Hannah Duston Massacre Site Statue
Penacook, New Hampshire
Hannah Duston (also spelled "Dustin"), her 6-day old baby Martha, and her nurse Mary Neff were kidnapped by Indians on March 15, 1697. After several days on the run north into New Hampshire, the Indians and their prisoners ended up here, on a small island (somewhere along the way an Indian grabbed baby Martha and smashed her to death against a tree).
Hannah, thoroughly pissed, snatched a tomahawk and began killing the Indians, aided by the nurse and a 14-year-old boy. By the time that they were through, 10 of the 12 Indians lay dead. Hannah collected the scalps as proof of her deed (and to collect a scalp bounty) and went home.
177 years passed. By 1874 New Hampshire had become part of the U.S., and Hannah had become an object of civic pride: the "Granite State Heroine." It may seem strange, but of all of the women who had ever lived in America, Hannah the Indian killer was the first to get a statue.
It stands on the spot where her massacre occurred, an impressive 35 feet tall. Its location on an otherwise undeveloped island adds to its majesty, but it also makes it an easy target for morons. Hannah's pedestal has been vandalized with graffiti and her nose has been broken. Her expression, despite the facial damage, is one of quiet resolve, or maybe blank shock.

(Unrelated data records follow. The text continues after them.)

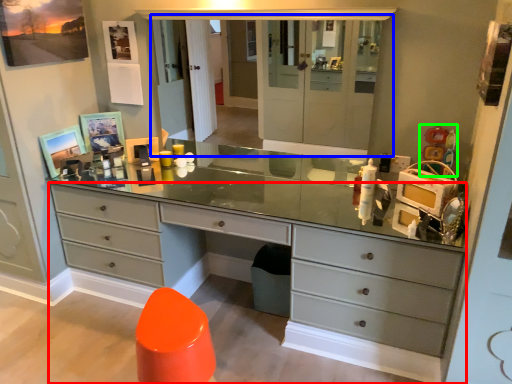 Question: Based on their relative distances, which object is farther from chest of drawers (highlighted by a red box)? Choose from medicine cabinet (highlighted by a blue box) and toy (highlighted by a green box).

Choices:
 (A) medicine cabinet
 (B) toy

Answer: (B) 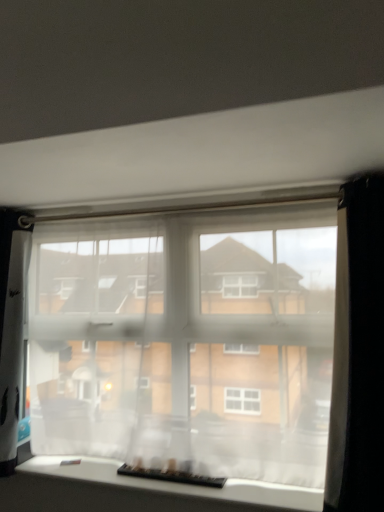 This screenshot has width=384, height=512. What do you see at coordinates (171, 476) in the screenshot?
I see `black plastic keyboard at lower center` at bounding box center [171, 476].

Locate an element on the screen. The width and height of the screenshot is (384, 512). black plastic keyboard at lower center is located at coordinates (171, 476).

This screenshot has width=384, height=512. Find the location of `translucent fabric at bottom, which is counted as the 1th window, starting from the bottom`. translucent fabric at bottom, which is counted as the 1th window, starting from the bottom is located at coordinates (177, 484).

Locate an element on the screen. The height and width of the screenshot is (512, 384). translucent fabric at center, which appears as the 2th window when ordered from the bottom is located at coordinates (187, 340).

Which is correct: translucent fabric at center, which appears as the 2th window when ordered from the bottom, is inside black sheer curtain at right, or outside of it?

translucent fabric at center, which appears as the 2th window when ordered from the bottom, exists outside the volume of black sheer curtain at right.

Considering the points (96, 286) and (341, 275), which point is in front, point (96, 286) or point (341, 275)?

Point (341, 275)

Who is shorter, translucent fabric at center, which appears as the 1th window when viewed from the top, or black sheer curtain at right?

With less height is translucent fabric at center, which appears as the 1th window when viewed from the top.

Considering the sizes of objects black plastic keyboard at lower center and black sheer curtain at right in the image provided, who is wider, black plastic keyboard at lower center or black sheer curtain at right?

With larger width is black sheer curtain at right.

Is black plastic keyboard at lower center oriented away from black sheer curtain at right?

That's not correct — black plastic keyboard at lower center is not looking away from black sheer curtain at right.

The image size is (384, 512). Identify the location of level behind the black sheer curtain at right. (171, 476).

Is black sheer curtain at right smaller than translucent fabric at bottom, which is counted as the 1th window, starting from the bottom?

No.

Is black sheer curtain at right wider than translucent fabric at bottom, which is counted as the 1th window, starting from the bottom?

No.

Does black sheer curtain at right have a greater height compared to translucent fabric at bottom, which is counted as the 1th window, starting from the bottom?

Yes.

Which is farther from the camera, [313,207] or [167,473]?

Positioned behind is point [313,207].

Is translucent fabric at center, which appears as the 1th window when viewed from the top, far from black plastic keyboard at lower center?

That's not correct — translucent fabric at center, which appears as the 1th window when viewed from the top, is a little close to black plastic keyboard at lower center.

How many degrees apart are the facing directions of translucent fabric at center, which appears as the 1th window when viewed from the top, and black plastic keyboard at lower center?

There is a 0.00579-degree angle between the facing directions of translucent fabric at center, which appears as the 1th window when viewed from the top, and black plastic keyboard at lower center.

Does translucent fabric at center, which appears as the 2th window when ordered from the bottom, appear on the right side of black plastic keyboard at lower center?

Yes.

Considering the sizes of objects black plastic keyboard at lower center and translucent fabric at bottom, which is counted as the 1th window, starting from the bottom, in the image provided, who is shorter, black plastic keyboard at lower center or translucent fabric at bottom, which is counted as the 1th window, starting from the bottom,?

black plastic keyboard at lower center is shorter.

Looking at this image, how many degrees apart are the facing directions of black plastic keyboard at lower center and translucent fabric at bottom, which is counted as the 1th window, starting from the bottom?

0.00231 degrees separate the facing orientations of black plastic keyboard at lower center and translucent fabric at bottom, which is counted as the 1th window, starting from the bottom.

Which is behind, point (202, 481) or point (304, 494)?

Positioned behind is point (202, 481).

In the scene shown: Is translucent fabric at bottom, which is counted as the 1th window, starting from the bottom, aimed at black sheer curtain at right?

No, translucent fabric at bottom, which is counted as the 1th window, starting from the bottom, is not aimed at black sheer curtain at right.

Find the location of a particular element. Image resolution: width=384 pixels, height=512 pixels. window that is the 2nd one when counting leftward from the black sheer curtain at right is located at coordinates (177, 484).

Which of these two, translucent fabric at bottom, marked as the 2th window in a top-to-bottom arrangement, or black sheer curtain at right, is bigger?

With larger size is black sheer curtain at right.

Between translucent fabric at bottom, which is counted as the 1th window, starting from the bottom, and black sheer curtain at right, which one has smaller width?

black sheer curtain at right is thinner.

Is translucent fabric at center, which appears as the 2th window when ordered from the bottom, surrounded by translucent fabric at bottom, which is counted as the 1th window, starting from the bottom?

No.

How many degrees apart are the facing directions of translucent fabric at bottom, marked as the 2th window in a top-to-bottom arrangement, and translucent fabric at center, which appears as the 1th window when viewed from the top?

The angle between the facing direction of translucent fabric at bottom, marked as the 2th window in a top-to-bottom arrangement, and the facing direction of translucent fabric at center, which appears as the 1th window when viewed from the top, is 0.0051 degrees.

Is the position of translucent fabric at bottom, marked as the 2th window in a top-to-bottom arrangement, less distant than that of translucent fabric at center, which appears as the 2th window when ordered from the bottom?

That is True.

Is point (260, 487) behind point (88, 440)?

No, it is in front of (88, 440).

Find the location of a particular element. curtain lying on the right of translucent fabric at center, which appears as the 2th window when ordered from the bottom is located at coordinates (358, 352).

But it seems ill-suited to a woman who has just scalped ten Indians.
In her right hand is a hatchet, in her left, a tangled mass of scalps, which could be mistaken for a bouquet of wilted flowers if you didn't know what they were. The monument's inscription poetically refers to the Indians as "the war whoop tomahawk faggot and infanticides."
This statue is less satisfying overall than the angry Hannah Duston statue in her hometown of Haverhill, Massachusetts. But it does have the scalps (which the other lacks), and it is bigger, and it's more interesting to get to. Don't visit at dusk or dawn unless you want to be eaten alive by mosquitoes.